Voici que les fleurs se ferment. Comme les yeux pour garder les souvenirs. Tant de soleil encore sur ma table où maintenant le crépuscule pèse de plus en plus en plus avec ses ombres, ses froideurs, ses tièdes relents. Dehors les voix montent hors des centaines de cellules où les souffles d’une jeunesse ardente liment les barreaux. Il ne restera dans leur esprit qu’une aventure extraordinaire qui a marqué leurs premiers pas virils d’une empreinte indélébile. A vingt ans j’ai éprouvé en mon temps toutes les déceptions du théâtre, toutes les vicissitudes de la dernière après-guerre. Plut au ciel que j’ai fait plus tôt de la prison politique mais ceux qui jusqu’ici gémissaient à travers les barreaux n’y étaient guère pour le bon motif. C’étaient des destructeurs. Aujourd’hui la partie est différente. Et les honnêtes gens apprennent à devenir révolutionnaires. Quelle leçon. Rien ne décrasse l’esprit bourgeois qu’un bon séjour en geôle. Tous les préjugés se brisent quasi instantanément. Le souvenir des menottes passées nous évitera à l’avenir de dangereuses illusions sentimentales, des générosités qui sont autant de faiblesses. Nous avons été au dessous de notre tâche. Il fallait des hommes plus blindés pour pouvoir crever l’abcès et dans un certain sens nous sommes responsables de n’avoir pas évité cette imaginable catastrophe qui a conduit la France à la ruine totale. Pour la relever, si cela est possible, il faudra une volonté d’acier, un esprit d’une intensité absolue, d’une rigueur et d’une largeur de vues rares…

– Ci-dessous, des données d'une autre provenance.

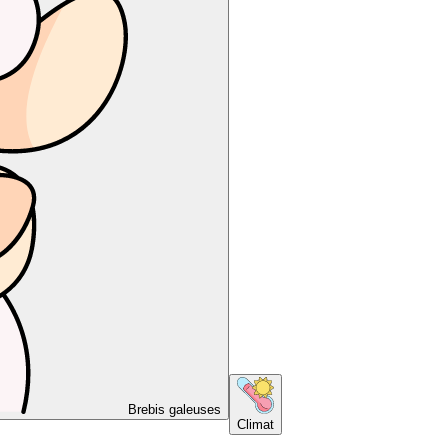
Brebis galeuses
Climat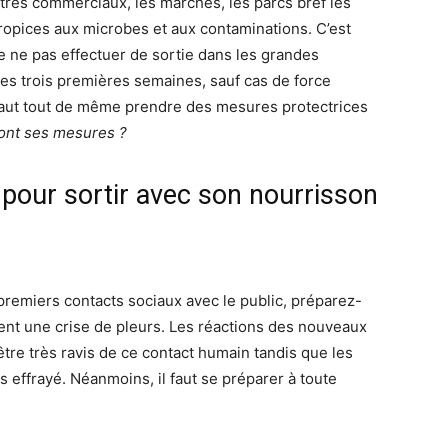
ntres commerciaux, les marchés, les parcs bref les
ropices aux microbes et aux contaminations. C’est
de ne pas effectuer de sortie dans les grandes
des trois premières semaines, sauf cas de force
faut tout de même prendre des mesures protectrices
ont ses mesures ?
pour sortir avec son nourrisson
premiers contacts sociaux avec le public, préparez-
ement une crise de pleurs. Les réactions des nouveaux
être très ravis de ce contact humain tandis que les
ès effrayé. Néanmoins, il faut se préparer à toute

Voilà que je recommence à bavarder politique et Jeannette préférerait qu’on lui fit du roman. Avec des dentelles autour de l’oreiller, avec des mots doux dans les oreilles, avec des caresses dans les cheveux et des émerveillements dans la contemplation d’harmonies douces. Voilà qui me changerait d’avoir un vrai lit, un vrai matelas au lieu d’une paillasse sur le plancher. Le seul avantage que j’ai est de m’enfouir dans une peau de mouton que des mains aimées ont enveloppé précieusement. Et c’est par là que je te rejoins souvent avec précision, me disant qu’il n’est point d’absence et que d’ici peu je sens le souffle de ton sommeil avec tout ce qu’il enveloppe de raffiné et de charmant. Ô pure fillette aux yeux naïfs ayez patience. Tous les printemps reviendront et nous les déviderons en chapelet. Mais pour ce, faut-il ne point troubler les guerriers qui doivent livrer leurs plus grands combats. Avant les tournois les dames doivent ceindre les chevaliers de leur écharpe, et c’est tout. J’aurai d’ici quelque temps à vaincre quelques démons et asséner quelques bons coups de lance à des pervers (aux dernières nouvelles je ne pense pas passer avant juin au moins. La dernière séance s’est déroulée dans une atmosphère favorable et calme. J’ai pu exposer vraiment le fond de ma pensée. Et on sent que les évènements tournent si vite qu’il apparaît que ce qu’on nous reproche pâlit de jour en jour. Peut-être serons-nous un jour non plus des arriérés mais des précurseurs !)

Voilà tout pour aujourd’hui. Tout non. C’est-à-dire que rien n’est contenu dans cette lettre, sauf des mots. Dans la mesure où les mots sont des fruits, tu voudras bien en goûter la substance. Et à travers ces mots retrouver le fil qui les guide, les assemble, les enchaîne, en font le collier dont j’aime à parer ton cou, la ceinture qui te prend la taille, la chaîne d’amour que je prétends te mettre au poignet, tout comme un garde républicain mène sa victime chez le juge. Mais notre juge n’est-il pas l’irrépressible, l’exhaustible, le merveilleux infini quotidien qui ne juge point mais encourage. A samedi te voir et prendre ta main avec ma douceur tempérée encore par l’obligation où nous sommes de nous soumettre à travers les barreaux aux conventions officielles ! Dors en toute sérénité, toi et l’ange.

J.

[1] Cette lettre, probablement écrite le lundi 26 juillet 1948, n’est pas identifiée par son matricule ni tamponnée par le visa de la censure.